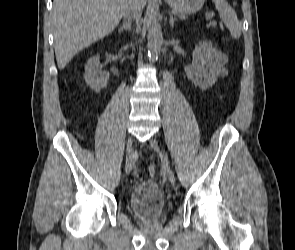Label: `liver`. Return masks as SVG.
<instances>
[{
  "instance_id": "1",
  "label": "liver",
  "mask_w": 295,
  "mask_h": 250,
  "mask_svg": "<svg viewBox=\"0 0 295 250\" xmlns=\"http://www.w3.org/2000/svg\"><path fill=\"white\" fill-rule=\"evenodd\" d=\"M147 0H140L141 9ZM128 0H54L52 26L56 60L63 69L75 54L110 34Z\"/></svg>"
}]
</instances>
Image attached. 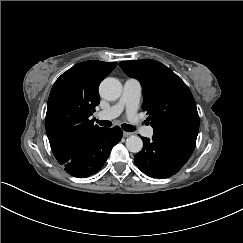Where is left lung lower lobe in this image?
Wrapping results in <instances>:
<instances>
[{
	"label": "left lung lower lobe",
	"mask_w": 243,
	"mask_h": 243,
	"mask_svg": "<svg viewBox=\"0 0 243 243\" xmlns=\"http://www.w3.org/2000/svg\"><path fill=\"white\" fill-rule=\"evenodd\" d=\"M143 149L134 156L137 167L153 178L176 174L190 158L195 140L172 135L154 134L152 140L141 137Z\"/></svg>",
	"instance_id": "1"
}]
</instances>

★ ★ ★ ★ ★

# Work item:
Of the lines in the data, report each one containing the string "fill".

# Written reply:
  "mask_svg": "<svg viewBox=\"0 0 295 250\" xmlns=\"http://www.w3.org/2000/svg\"><path fill=\"white\" fill-rule=\"evenodd\" d=\"M147 0H140L141 9ZM128 0H54L52 26L56 60L63 69L75 54L110 34Z\"/></svg>"
	"mask_svg": "<svg viewBox=\"0 0 243 243\" xmlns=\"http://www.w3.org/2000/svg\"><path fill=\"white\" fill-rule=\"evenodd\" d=\"M143 149L134 156L137 167L153 178L176 174L190 158L195 140L172 135L154 134L152 140L141 137Z\"/></svg>",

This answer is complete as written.